The Rind of Brie Cheese
One of the most common questions about Brie Cheese is, "Can you eat the rind?" Without exception Brie Cheese rind is edible and delicious. Brie Cheese rind is sprayed with a white mold called penicillium candidum, the same mold found on Camembert, triple crèmes, and some varieties of Italian deli salamis. This beneficial mold is applied early in the cheesemaking process to keep the Brie Cheese safe from other potentially harmful micro-organisms. Eating the rind of Brie Cheese is a matter of preference; some people enjoy the additional flavor it gives to the cheese, others only want to taste the creamy inside portion. If you do want to trim the rind off a large section of Brie Cheese, you may find it easier to refrigerate the Brie first. By chilling it, you will find the creamy interior much easier to handle as you cut away the rind.
As soon as you cut into Brie Cheese, it will begin to lose quality immediately, so plan to consume it within five days. You can test the ripeness of the Brie Cheese by poking it for firmness or smelling its rind. Once cut, wrap your Brie in parchment paper or wax paper so the rind can continue to breathe and stay dry.
Brie en Croute
At room temperature, Brie becomes deliciously creamy. When warm, it positively oozes. This led many cheese lovers to begin baking Brie Cheese. Hot out of the oven, Baked Brie or Brie en Croute is a treat for any fan of cooking with cheese. Brie en Croute is French for "Brie in a Crust." To prepare Brie en Croute, roll out puff pastry or pie dough, lay a wheel of Brie Cheese in the center and fold up the edges to make a sealed parcel, then pop in a hot oven and bake at 325F for 10 to 15 minutes, until the dough browns.
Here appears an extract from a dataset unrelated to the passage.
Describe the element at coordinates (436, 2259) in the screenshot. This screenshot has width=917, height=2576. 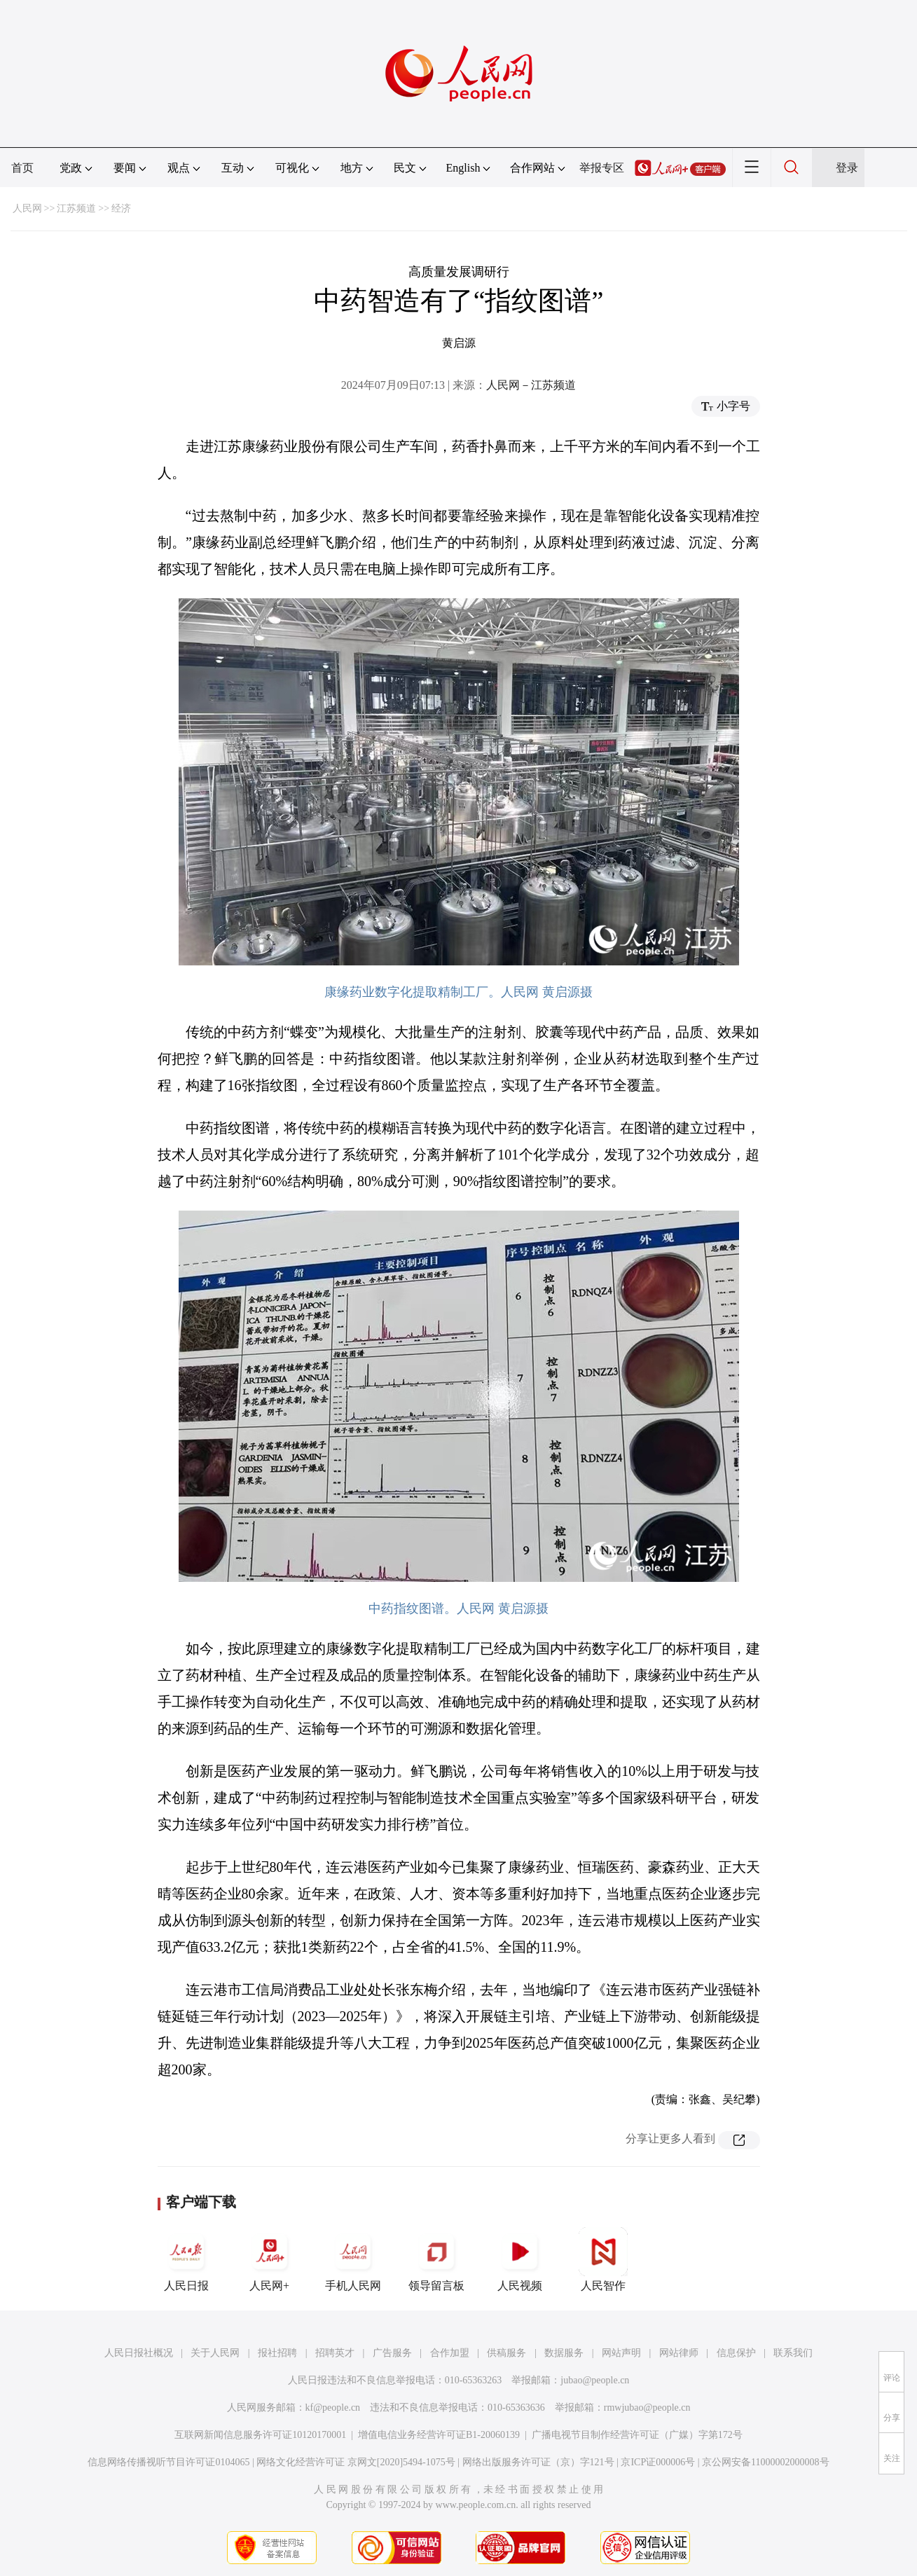 I see `领导留言板` at that location.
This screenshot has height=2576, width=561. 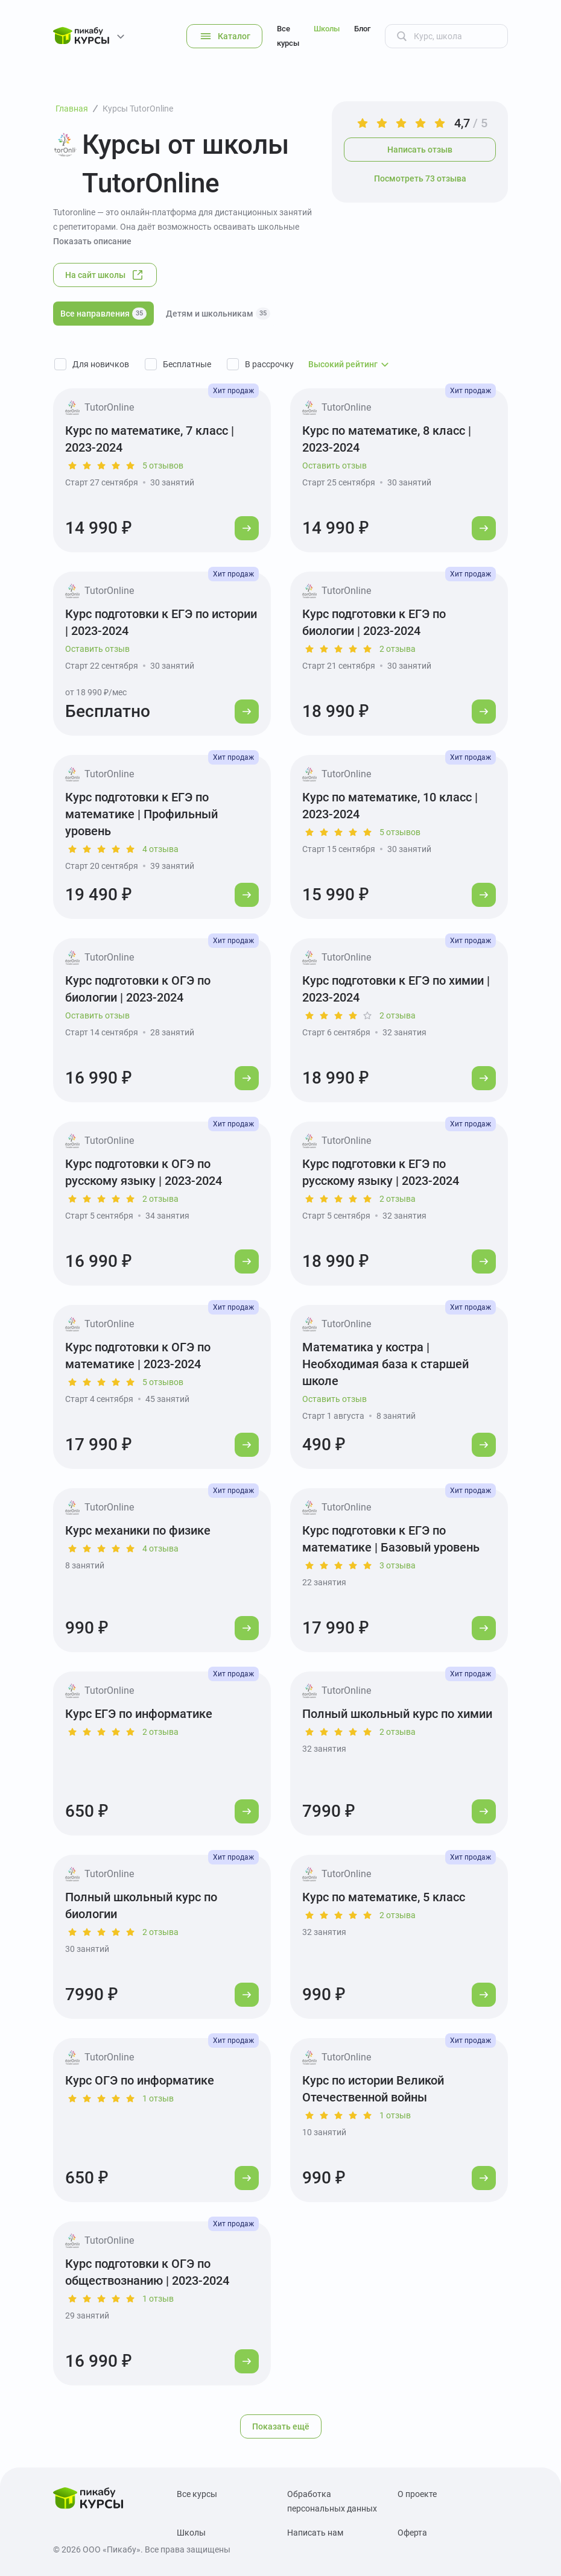 What do you see at coordinates (100, 364) in the screenshot?
I see `Для новичков` at bounding box center [100, 364].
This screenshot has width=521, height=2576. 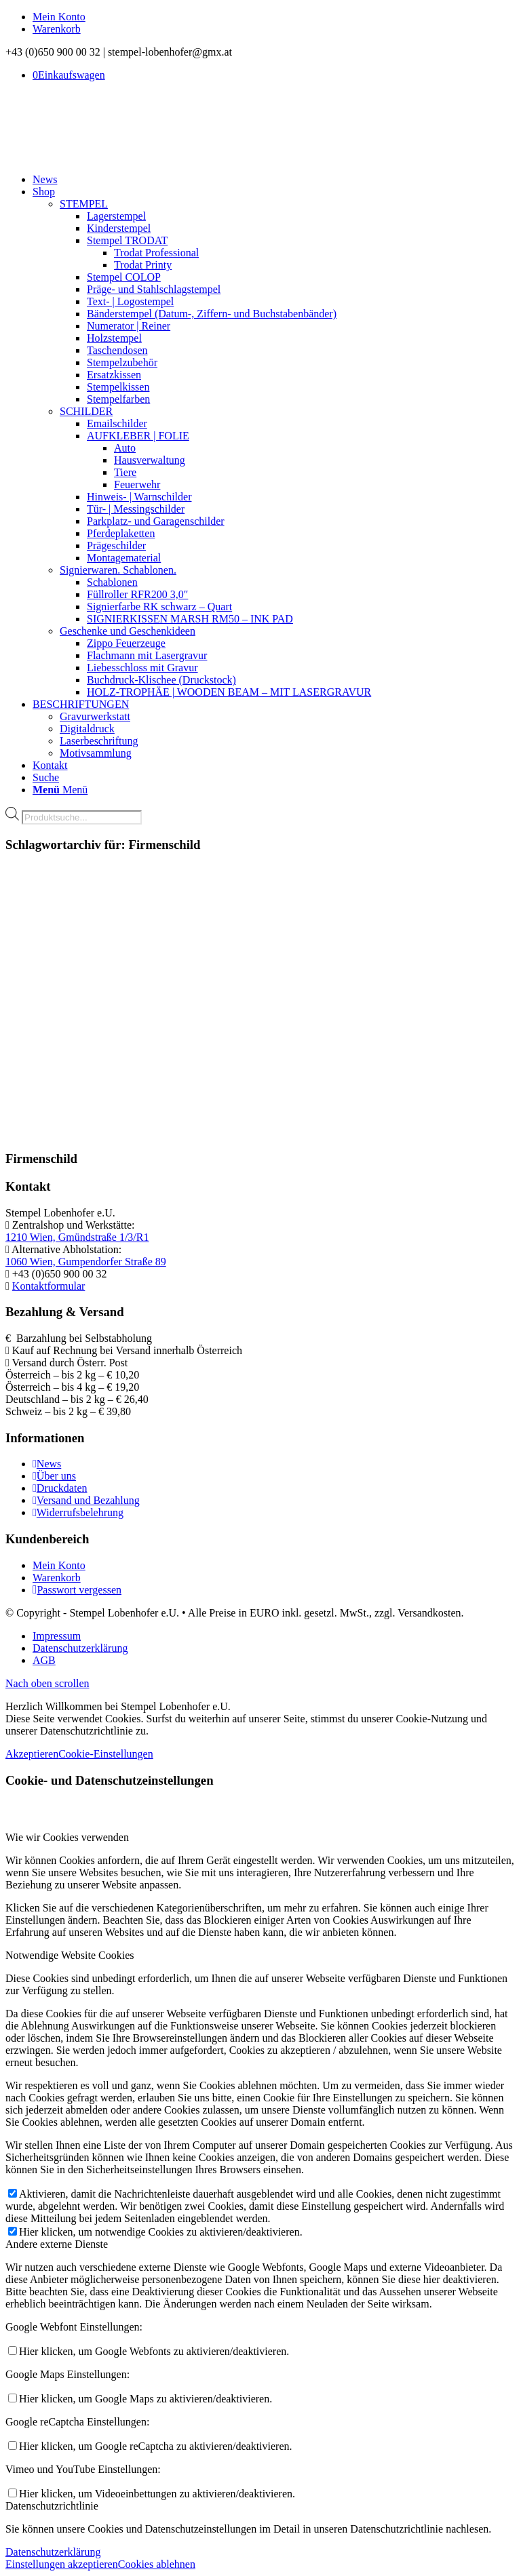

Brie en Croute should have a crispy, flaky crust surrounding a gooey, molten Brie Cheese interior.
Baked Brie can be made either savory for an appetizer or sweet as a dessert. A standard savory Baked Brie is topped with chopped garlic, herbs, and a dash of black pepper. Sweet Baked Brie Cheese can be coated with raspberry preserves and candied pecans, orange marmalade and almonds, or even caramel.